Gegen finanziell besseres Angebot entschieden
Kirch-Media behält Bundesliga-Rechte

Trotz seiner unsicheren wirtschaftlichen Zukunft behält das insolvente Medienunternehmen KirchMedia für die kommenden Spielzeiten die Fernseh-Übertragungsrechte der Fußball-Bundesliga.

Reuters FRANKFURT/M. Die Rechte für die beiden nächsten Saisons gingen für 580 Millionen Euro sowie zuzüglich einer Einmalzahlung von 50 Millionen Euro an eine Nachfolgegesellschaft der KirchMedia, gab die Deutsche Fußball-Liga (DFL) am Freitag in Frankfurt bekannt. Ligachef Werner Hackmann sagte, dass dem Unternehmen ferner eine einseitige Option für zwei weitere Bundesliga-Spielzeiten eingeräumt worden sei.

Die Bundesliga ist damit weiter bei den Kirch-Sendern Sat.1 und dem Bezahlsender Premiere zu sehen. Die Rechte mussten neu verhandelt werden, nachdem die KirchMedia die eigentlich vereinbarten 800 Millionen Euro für die nächsten beiden Spielzeiten nicht mehr bezahlen konnte.

Den Preis für die TV-Rechte für die Saison 2002/2003 und 2003/2004 bezifferte Hackmann auf jeweils 290 Millionen Euro zuzüglich der Einmalzahlung. Sollte die Option für die Saison 2004/2005 ausgeübt werden, würden 295 Millionen Euro fällig. Die Spielzeit 2005/2006 solle dann 300 Millionen Euro kosten.

Heftiger Bieterstreit vorangegangen

Um die Fernsehrechte war ein heftiger Bieterstreit zwischen KirchMedia und dem Münchener Medienunternehmer Herbert Kloiber entbrannt, der nach Angaben aus Verhandlungskreisen 320 Millionen Euro pro Saison geboten hatte. Premiere-Chef Georg Kofler hatte jedoch ausgeschlossen, die Rechte von Kloiber anschließend zu übernehmen, falls gegen ihn entschieden werde. Die Zukunft des hochdefizitären und von der Insolvenz bedrohten einzigen deutschen Bezahlfernsehsenders Premiere hing wesentlich vom Erhalt der Fußball-Rechte ab.

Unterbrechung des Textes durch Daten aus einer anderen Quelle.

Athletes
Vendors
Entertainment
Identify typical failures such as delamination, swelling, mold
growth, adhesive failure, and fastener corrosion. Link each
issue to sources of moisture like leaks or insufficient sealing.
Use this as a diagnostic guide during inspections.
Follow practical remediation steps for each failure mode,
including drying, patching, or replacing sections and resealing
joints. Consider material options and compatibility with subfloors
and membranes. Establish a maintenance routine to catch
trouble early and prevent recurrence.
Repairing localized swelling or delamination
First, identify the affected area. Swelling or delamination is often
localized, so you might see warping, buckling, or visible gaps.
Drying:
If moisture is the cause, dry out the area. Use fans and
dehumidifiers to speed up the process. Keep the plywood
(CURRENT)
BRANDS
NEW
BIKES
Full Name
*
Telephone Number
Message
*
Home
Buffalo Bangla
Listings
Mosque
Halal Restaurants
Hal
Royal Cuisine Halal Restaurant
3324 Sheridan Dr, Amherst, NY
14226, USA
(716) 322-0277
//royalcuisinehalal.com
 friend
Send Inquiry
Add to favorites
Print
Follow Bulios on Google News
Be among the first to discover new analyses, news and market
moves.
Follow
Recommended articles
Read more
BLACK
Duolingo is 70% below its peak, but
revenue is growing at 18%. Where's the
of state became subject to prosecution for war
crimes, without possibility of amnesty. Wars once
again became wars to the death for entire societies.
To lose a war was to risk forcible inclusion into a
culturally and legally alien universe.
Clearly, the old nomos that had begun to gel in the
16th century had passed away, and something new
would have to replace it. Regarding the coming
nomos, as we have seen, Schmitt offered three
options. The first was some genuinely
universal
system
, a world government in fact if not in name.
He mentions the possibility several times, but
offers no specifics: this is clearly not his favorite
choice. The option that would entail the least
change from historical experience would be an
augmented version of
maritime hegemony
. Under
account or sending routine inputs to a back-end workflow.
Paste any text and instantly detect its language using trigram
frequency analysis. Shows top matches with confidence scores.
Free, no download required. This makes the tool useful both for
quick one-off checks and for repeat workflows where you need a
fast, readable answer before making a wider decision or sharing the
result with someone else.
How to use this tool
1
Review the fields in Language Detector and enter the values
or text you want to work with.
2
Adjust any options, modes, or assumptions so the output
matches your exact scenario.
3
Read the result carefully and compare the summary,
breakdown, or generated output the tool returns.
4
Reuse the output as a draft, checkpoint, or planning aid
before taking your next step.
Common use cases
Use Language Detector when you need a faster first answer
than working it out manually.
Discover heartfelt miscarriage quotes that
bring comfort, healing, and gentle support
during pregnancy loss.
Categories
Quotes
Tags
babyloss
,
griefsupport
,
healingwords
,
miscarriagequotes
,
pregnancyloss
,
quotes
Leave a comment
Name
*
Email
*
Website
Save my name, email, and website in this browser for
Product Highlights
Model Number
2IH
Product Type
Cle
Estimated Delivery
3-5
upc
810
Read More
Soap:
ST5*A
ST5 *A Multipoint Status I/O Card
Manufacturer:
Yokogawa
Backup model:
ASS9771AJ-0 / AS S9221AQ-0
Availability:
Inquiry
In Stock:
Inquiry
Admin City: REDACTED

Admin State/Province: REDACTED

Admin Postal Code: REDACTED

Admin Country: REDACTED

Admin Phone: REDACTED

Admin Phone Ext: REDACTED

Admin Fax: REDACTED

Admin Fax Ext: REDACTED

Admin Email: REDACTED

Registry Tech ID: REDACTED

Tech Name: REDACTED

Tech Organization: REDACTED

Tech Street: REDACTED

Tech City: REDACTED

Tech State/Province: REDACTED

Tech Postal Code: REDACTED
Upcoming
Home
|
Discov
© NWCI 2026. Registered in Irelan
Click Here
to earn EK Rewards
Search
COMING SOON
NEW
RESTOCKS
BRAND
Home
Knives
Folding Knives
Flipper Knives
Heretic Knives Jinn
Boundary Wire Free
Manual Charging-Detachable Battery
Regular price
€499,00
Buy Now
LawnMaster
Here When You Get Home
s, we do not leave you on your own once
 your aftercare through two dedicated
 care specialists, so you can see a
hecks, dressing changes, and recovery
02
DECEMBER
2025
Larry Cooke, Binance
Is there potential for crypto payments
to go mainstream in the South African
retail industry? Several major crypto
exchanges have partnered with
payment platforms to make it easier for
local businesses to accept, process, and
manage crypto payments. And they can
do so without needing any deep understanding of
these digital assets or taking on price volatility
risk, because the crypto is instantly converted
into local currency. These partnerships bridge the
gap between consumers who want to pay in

Kloiber indes wollte die Rechte nach Einschätzung aus Branchenkreisen an die ARD weitergeben.

DFL-Geschäftsführer Wilfried Straub sagte, für die Liga sei die langfristige Perspektive entscheidend gewesen. KirchMedia habe zudem auch noch eine 25-prozentige Beteiligung an dem Kirch-Sender Deutsches Sportfernsehen (DSF) angeboten. Ein Einstieg bei der DSF werde nun von den Bundesliga-Vereinen geprüft, hieß es.